Direktur Departemen Kebijakan Makroprudensial BI, Irman Robinson, menjelaskan bahwa perubahan ini bertujuan untuk memastikan penyaluran kredit dari sisi suplai tidak mengalami hambatan. Dengan demikian, BI menyiapkan skema insentif KLM yang baru agar bank dengan komitmen tinggi dalam pertumbuhan kredit tidak terganggu oleh masalah likuiditas.
"Sebelumnya kita memberi insentif setelah mereka melakukan performa, tapi sekarang kita berikan sebelum mereka melakukan performa. Hal ini dimaksudkan agar bank yang memiliki komitmen tinggi dalam pertumbuhan kredit tidak terhambat oleh masalah likuiditas," jelas Irman saat Media Gathering di Bukittinggi, Jumat (24/10).
Penyesuaian Kebijakan Berdasarkan Komitmen
Irman menambahkan bahwa selama ini ada bank dengan pertumbuhan kredit yang tinggi, tetapi juga ada bank yang kurang aktif. Masing-masing bank biasanya memiliki sektor prioritas dalam penyaluran kredit. Kebijakan ini akan mulai berlaku pada 1 Desember 2025.
"Dalam kebijakan baru ini, kami akan melihat komitmen bank dalam penyaluran kredit pada triwulan mendatang dan memberikan insentif berdasarkan komitmen tersebut," ujarnya.
Penilaian Risiko Kredit dan Prudensial Lending
BI akan melakukan kajian (assesment) untuk melihat skor kredit macet atau non performing loan (NPL) setiap sektor. Meskipun demikian, BI tetap meminta setiap bank untuk mengutamakan prinsip prudensial lending dalam pemberian kredit.
"Kami menetapkan syarat bahwa bank harus tetap menjaga prudensial lending mereka, sehingga tidak bisa hanya karena ingin mendapatkan insentif, mereka terus tumbuh di sektor-sektor dengan NPL yang sudah cukup tinggi," kata Irman.
Koordinasi dengan OJK
Irman menyatakan bahwa BI akan berkoordinasi dengan Otoritas Jasa Keuangan (OJK) untuk bersama-sama mengkaji kesiapan perbankan dan sektor yang bisa diprioritaskan.

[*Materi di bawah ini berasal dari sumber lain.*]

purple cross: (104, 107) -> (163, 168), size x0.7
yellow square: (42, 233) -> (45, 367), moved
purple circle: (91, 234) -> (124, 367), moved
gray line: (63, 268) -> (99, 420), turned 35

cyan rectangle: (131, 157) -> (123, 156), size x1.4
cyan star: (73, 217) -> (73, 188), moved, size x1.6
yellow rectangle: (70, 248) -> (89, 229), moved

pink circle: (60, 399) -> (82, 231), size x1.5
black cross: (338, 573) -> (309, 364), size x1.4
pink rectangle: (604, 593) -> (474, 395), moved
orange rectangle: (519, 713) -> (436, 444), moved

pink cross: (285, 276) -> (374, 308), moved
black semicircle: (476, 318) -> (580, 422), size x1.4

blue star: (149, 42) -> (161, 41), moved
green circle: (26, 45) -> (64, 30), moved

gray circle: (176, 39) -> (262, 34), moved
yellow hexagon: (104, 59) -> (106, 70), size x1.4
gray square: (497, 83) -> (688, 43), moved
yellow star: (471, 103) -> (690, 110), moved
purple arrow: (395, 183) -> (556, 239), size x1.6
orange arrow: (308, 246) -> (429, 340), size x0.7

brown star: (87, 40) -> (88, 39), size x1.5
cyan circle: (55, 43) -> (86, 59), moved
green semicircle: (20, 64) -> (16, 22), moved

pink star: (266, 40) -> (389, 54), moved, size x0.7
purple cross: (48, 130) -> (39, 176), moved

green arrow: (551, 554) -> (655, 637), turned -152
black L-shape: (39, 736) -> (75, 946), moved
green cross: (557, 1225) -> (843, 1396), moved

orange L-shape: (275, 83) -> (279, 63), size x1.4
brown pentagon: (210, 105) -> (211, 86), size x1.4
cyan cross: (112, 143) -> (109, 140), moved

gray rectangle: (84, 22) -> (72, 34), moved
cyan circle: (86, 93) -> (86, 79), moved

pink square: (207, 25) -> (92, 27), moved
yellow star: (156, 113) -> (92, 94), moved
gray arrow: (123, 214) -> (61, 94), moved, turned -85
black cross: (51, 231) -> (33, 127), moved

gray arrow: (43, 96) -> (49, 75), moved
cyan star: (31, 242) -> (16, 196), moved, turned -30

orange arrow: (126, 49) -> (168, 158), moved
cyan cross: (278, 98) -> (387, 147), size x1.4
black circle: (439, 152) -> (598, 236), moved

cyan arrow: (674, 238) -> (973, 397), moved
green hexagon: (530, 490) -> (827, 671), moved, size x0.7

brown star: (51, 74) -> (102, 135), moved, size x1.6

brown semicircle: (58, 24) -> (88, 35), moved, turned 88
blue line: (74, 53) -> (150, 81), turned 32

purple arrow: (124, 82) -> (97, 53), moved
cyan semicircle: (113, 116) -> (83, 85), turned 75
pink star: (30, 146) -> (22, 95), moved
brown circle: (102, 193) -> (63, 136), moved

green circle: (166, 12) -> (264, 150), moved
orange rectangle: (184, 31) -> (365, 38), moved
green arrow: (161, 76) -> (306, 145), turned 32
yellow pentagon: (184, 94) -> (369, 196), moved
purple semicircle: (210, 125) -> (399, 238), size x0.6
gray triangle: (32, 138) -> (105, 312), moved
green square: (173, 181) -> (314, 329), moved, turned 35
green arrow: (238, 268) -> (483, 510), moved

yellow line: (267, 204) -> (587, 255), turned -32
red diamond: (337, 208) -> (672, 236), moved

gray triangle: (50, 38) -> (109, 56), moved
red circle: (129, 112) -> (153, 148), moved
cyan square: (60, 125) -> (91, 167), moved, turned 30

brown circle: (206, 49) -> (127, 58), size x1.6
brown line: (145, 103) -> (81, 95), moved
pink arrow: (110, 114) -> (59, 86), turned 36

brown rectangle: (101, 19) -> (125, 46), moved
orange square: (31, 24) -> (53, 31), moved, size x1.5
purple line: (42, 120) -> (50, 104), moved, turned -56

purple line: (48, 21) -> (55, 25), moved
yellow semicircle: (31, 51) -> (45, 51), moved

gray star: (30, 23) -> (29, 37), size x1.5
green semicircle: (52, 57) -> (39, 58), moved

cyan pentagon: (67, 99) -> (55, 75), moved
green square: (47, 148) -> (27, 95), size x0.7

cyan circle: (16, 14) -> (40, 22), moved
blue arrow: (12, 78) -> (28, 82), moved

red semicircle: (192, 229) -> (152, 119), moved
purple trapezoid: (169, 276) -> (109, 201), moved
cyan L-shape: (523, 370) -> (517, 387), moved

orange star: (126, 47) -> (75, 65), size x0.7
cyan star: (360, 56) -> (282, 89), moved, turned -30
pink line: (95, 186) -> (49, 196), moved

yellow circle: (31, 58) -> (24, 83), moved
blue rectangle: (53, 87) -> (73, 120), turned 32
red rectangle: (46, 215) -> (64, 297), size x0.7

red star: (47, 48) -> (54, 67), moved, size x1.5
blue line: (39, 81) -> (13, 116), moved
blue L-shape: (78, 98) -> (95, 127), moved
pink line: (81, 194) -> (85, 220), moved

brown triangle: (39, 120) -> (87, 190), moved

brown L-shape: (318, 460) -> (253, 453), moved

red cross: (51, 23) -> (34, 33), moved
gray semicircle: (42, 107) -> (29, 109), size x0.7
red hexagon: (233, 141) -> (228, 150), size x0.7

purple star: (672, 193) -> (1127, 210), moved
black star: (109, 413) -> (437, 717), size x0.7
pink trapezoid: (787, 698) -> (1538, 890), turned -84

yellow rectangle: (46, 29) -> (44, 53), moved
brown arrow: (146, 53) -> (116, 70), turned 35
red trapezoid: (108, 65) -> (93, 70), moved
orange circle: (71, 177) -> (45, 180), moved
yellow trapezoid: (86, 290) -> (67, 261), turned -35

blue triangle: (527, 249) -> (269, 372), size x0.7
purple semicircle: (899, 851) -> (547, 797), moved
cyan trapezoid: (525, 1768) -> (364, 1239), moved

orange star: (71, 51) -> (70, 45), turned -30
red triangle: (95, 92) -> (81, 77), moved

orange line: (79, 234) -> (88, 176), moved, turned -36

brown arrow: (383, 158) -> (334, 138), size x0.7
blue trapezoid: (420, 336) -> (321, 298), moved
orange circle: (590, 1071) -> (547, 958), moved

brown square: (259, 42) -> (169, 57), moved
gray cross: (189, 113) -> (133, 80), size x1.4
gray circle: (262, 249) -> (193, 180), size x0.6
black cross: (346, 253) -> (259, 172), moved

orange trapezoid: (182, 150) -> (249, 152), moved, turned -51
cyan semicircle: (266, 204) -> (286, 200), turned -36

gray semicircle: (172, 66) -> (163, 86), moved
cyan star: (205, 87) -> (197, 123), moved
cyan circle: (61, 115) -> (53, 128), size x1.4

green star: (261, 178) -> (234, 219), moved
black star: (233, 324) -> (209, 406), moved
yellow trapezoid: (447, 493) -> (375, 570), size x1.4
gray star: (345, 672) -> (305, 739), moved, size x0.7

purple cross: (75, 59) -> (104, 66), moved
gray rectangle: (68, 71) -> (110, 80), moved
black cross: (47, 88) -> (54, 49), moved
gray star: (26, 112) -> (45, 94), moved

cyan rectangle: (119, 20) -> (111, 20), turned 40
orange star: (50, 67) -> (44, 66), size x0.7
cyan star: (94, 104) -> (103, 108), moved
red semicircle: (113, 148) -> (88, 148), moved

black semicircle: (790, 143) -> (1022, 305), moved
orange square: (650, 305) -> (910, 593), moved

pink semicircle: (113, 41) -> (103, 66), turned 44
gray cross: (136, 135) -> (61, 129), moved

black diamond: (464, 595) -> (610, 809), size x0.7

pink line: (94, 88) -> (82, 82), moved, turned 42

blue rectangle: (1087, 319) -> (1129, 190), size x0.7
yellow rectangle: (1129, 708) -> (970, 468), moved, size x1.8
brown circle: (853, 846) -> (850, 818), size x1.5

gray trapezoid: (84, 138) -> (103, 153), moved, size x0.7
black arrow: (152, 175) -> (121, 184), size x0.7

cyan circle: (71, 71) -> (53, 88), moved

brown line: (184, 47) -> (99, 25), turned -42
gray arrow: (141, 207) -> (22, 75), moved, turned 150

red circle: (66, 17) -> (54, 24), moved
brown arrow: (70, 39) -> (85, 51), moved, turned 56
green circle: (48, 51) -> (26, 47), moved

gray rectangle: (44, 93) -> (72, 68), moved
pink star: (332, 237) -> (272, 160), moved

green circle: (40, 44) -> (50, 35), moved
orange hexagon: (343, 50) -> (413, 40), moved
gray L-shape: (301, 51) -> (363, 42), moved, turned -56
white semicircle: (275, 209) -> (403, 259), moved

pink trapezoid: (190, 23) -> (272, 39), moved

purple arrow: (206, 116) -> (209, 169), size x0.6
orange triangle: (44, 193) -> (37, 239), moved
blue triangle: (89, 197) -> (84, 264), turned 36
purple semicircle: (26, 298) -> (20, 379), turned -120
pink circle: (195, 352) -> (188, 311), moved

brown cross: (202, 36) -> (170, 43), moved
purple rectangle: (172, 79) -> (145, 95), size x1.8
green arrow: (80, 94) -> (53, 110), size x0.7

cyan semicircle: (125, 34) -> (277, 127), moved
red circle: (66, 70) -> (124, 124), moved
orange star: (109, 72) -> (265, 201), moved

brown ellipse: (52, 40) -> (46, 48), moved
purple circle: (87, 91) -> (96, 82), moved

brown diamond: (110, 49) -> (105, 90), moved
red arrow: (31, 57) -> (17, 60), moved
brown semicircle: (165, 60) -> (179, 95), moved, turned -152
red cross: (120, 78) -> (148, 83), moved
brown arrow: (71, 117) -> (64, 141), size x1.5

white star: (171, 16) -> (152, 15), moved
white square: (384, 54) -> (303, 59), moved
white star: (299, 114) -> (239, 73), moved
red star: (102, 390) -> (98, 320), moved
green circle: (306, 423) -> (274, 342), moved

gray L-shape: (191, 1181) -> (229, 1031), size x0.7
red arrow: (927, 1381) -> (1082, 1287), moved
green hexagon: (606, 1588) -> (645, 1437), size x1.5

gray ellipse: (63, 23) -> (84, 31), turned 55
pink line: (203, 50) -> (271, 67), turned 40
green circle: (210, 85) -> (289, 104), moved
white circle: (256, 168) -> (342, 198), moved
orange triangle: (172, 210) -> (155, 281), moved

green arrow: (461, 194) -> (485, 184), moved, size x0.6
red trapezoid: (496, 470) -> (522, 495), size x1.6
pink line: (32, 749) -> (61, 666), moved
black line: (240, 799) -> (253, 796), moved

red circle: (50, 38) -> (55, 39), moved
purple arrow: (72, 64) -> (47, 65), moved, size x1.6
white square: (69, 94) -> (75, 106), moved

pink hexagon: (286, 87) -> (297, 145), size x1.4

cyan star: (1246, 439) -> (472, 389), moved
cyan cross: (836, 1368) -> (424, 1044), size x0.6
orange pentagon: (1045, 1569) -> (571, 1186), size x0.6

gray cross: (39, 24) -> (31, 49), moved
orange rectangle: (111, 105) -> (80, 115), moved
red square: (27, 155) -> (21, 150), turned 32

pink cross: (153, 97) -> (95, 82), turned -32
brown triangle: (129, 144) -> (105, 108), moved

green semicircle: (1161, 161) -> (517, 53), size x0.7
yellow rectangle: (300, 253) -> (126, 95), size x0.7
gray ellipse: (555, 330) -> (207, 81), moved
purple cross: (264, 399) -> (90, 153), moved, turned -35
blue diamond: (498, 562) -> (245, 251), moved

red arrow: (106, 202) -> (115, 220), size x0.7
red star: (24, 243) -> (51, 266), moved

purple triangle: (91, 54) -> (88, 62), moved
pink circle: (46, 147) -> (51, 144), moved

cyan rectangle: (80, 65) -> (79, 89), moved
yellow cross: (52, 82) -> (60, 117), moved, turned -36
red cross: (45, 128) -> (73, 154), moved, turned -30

Dalam penyusunan sektor-sektor yang ditargetkan, beberapa sub-sektor dengan NPL tinggi tidak akan dimasukkan dalam objek pemberian insentif KLM.
"Sub-sektor dengan NPL tinggi yang rata-rata terjadi di industri tidak akan masuk sebagai objek insentif KLM," jelasnya.

Penguatan Kebijakan KLM yang Berbasis Kinerja
Sebelumnya, Gubernur BI Perry Warjiyo menyampaikan bahwa insentif KLM dengan skema terbaru diberikan kepada bank atas komitmennya dalam menyalurkan kredit/pembiayaan kepada sektor tertentu (lending channel), serta menetapkan suku bunga kredit yang sejalan dengan arah kebijakan suku bunga BI (interest rate channel).
"Penguatan Kebijakan KLM yang berbasis kinerja dan berorientasi ke depan yang berlaku efektif mulai 1 Desember 2025," kata Perry saat konferensi pers, Rabu (22/10).
Besaran Insentif yang Diberikan
Insentif KLM yang dapat diterima bank terdiri dari dua saluran, yaitu:
- Saluran pinjaman insentif, dengan batas maksimal 5 persen dari Dana Pihak Ketiga (DPK)
- Saluran insentif suku bunga, dengan batas maksimal 0,5 persen dari DPK
Total insentif yang diterima bank bisa mencapai maksimal 5,5 persen dari DPK.
Sektor yang Mendapat Insentif
Sektor yang mendapatkan saluran pinjaman insentif antara lain:
- Sektor pertanian, industri, dan hilirisasi
- Sektor jasa, termasuk ekonomi kreatif
- Sektor konstruksi, real estate, dan perumahan
- Sektor UMKM, koperasi, inklusi, dan berkelanjutan
Besaran insentif pada lending channel juga memperhitungkan faktor penyesuaian berdasarkan realisasi pertumbuhan kredit/pembiayaan dibandingkan dengan komitmen periode sebelumnya.
Sementara itu, pengukuran insentif suku bunga kredit/pembiayaan didasarkan pada kecepatan perbankan dalam menyesuaikan suku bunga kredit/pembiayaan baru terhadap suku bunga kebijakan Bank Indonesia.